--- STUDY MATERIAL Enclosed Below ---

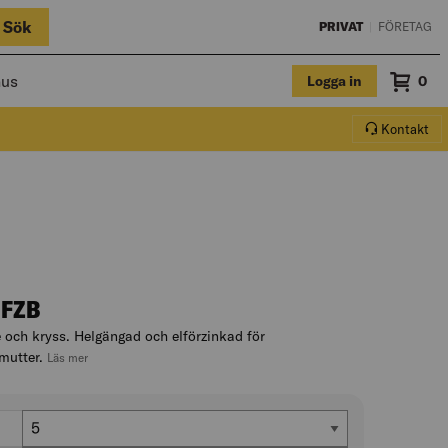
Sök
PRIVAT
|
FÖRETAG
hus
Logga in
Sum
0
Varuko
Kontakt
 FZB
och kryss. Helgängad och elförzinkad för
mutter.
, hoppa till produktbeskrivningen
Läs mer
Storlek gänga metrisk (M)
)
5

--- End of Enclosed STUDY MATERIAL ---

## ACTIVITY
Restate the entries verbatim, without pictures.

## RESULT FOR THIS TASK
Sök
PRIVAT
|
FÖRETAG
hus
Logga in
Sum
0
Varuko
Kontakt
 FZB
och kryss. Helgängad och elförzinkad för
mutter.
, hoppa till produktbeskrivningen
Läs mer
Storlek gänga metrisk (M)
)
5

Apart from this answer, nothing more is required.